▶ _Task brief_: Copy each line of the records exactly, stopping only after the line that contains "have one like it." has been written, and leave pictures out.

▶ _Supplied data_:
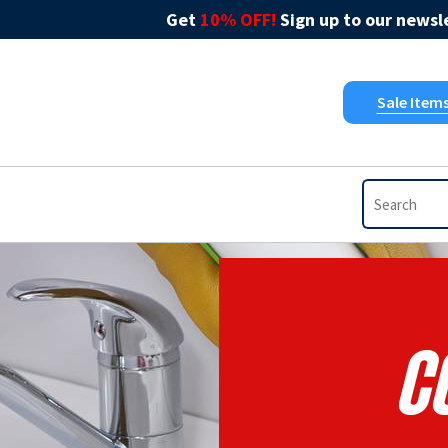
Get
10% OFF!
Sign up to our newsle
Sale Item
Co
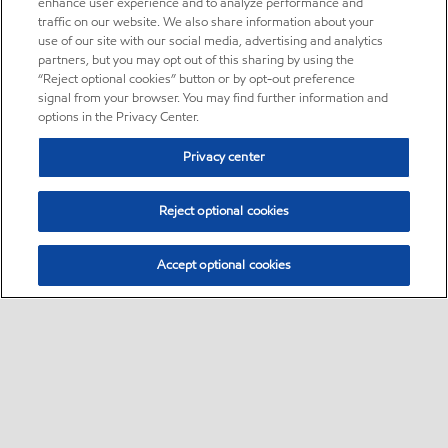
enhance user experience and to analyze performance and
traffic on our website. We also share information about your
use of our site with our social media, advertising and analytics
partners, but you may opt out of this sharing by using the
“Reject optional cookies” button or by opt-out preference
signal from your browser. You may find further information and
options in the Privacy Center.
Privacy center
Reject optional cookies
Accept optional cookies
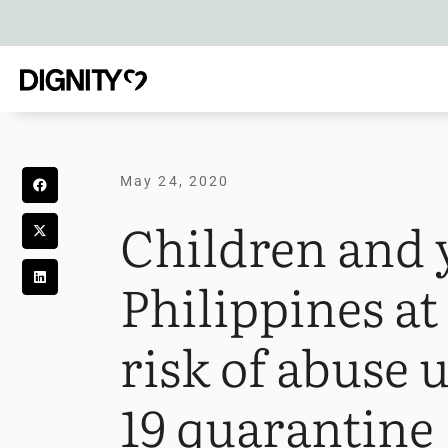
May 24, 2020
Children and 
Philippines a
risk of abuse
19 quarantine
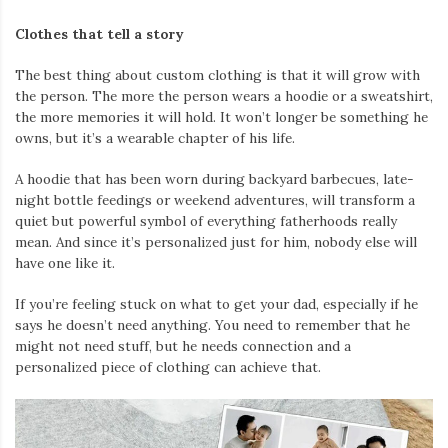
Clothes that tell a story
The best thing about custom clothing is that it will grow with
the person. The more the person wears a hoodie or a sweatshirt,
the more memories it will hold. It won’t longer be something he
owns, but it’s a wearable chapter of his life.
A hoodie that has been worn during backyard barbecues, late-
night bottle feedings or weekend adventures, will transform a
quiet but powerful symbol of everything fatherhoods really
mean. And since it’s personalized just for him, nobody else will
have one like it.
If you’re feeling stuck on what to get your dad, especially if he
says he doesn’t need anything. You need to remember that he
might not need stuff, but he needs connection and a
personalized piece of clothing can achieve that.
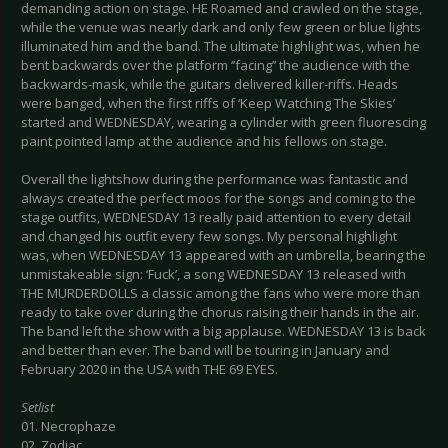
demanding action on stage. HE Roamed and crawled on the stage,
while the venue was nearly dark and only few green or blue lights
illuminated him and the band. The ultimate highlight was, when he
bent backwards over the platform ‘’facing’’ the audience with the
backwards-mask, while the guitars delivered killer-riffs. Heads
were banged, when the first riffs of ‘Keep Watching The Skies’
started and WEDNESDAY, wearing a cylinder with green fluorescing
paint pointed lamp at the audience and his fellows on stage.
Overall the lightshow during the performance was fantastic and
always created the perfect moos for the songs and coming to the
stage outfits, WEDNESDAY 13 really paid attention to every detail
and changed his outfit every few songs. My personal highlight
was, when WEDNESDAY 13 appeared with an umbrella, bearing the
unmistakeable sign: ‘Fuck’, a song WEDNESDAY 13 released with
THE MURDERDOLLS a classic among the fans who were more than
ready to take over during the chorus raising their hands in the air.
The band left the show with a big applause. WEDNESDAY 13 is back
and better than ever. The band will be touring in January and
February 2020 in the USA with THE 69 EYES.
Setlist
01. Necrophaze
02. Zodiac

▶ _Solution for this task_:
Get
10% OFF!
Sign up to our newsle
Sale Item
Co
enhance user experience and to analyze performance and
traffic on our website. We also share information about your
use of our site with our social media, advertising and analytics
partners, but you may opt out of this sharing by using the
“Reject optional cookies” button or by opt-out preference
signal from your browser. You may find further information and
options in the Privacy Center.
Privacy center
Reject optional cookies
Accept optional cookies
May 24, 2020
Children and 
Philippines a
risk of abuse
19 quarantine
Clothes that tell a story
The best thing about custom clothing is that it will grow with
the person. The more the person wears a hoodie or a sweatshirt,
the more memories it will hold. It won’t longer be something he
owns, but it’s a wearable chapter of his life.
A hoodie that has been worn during backyard barbecues, late-
night bottle feedings or weekend adventures, will transform a
quiet but powerful symbol of everything fatherhoods really
mean. And since it’s personalized just for him, nobody else will
have one like it.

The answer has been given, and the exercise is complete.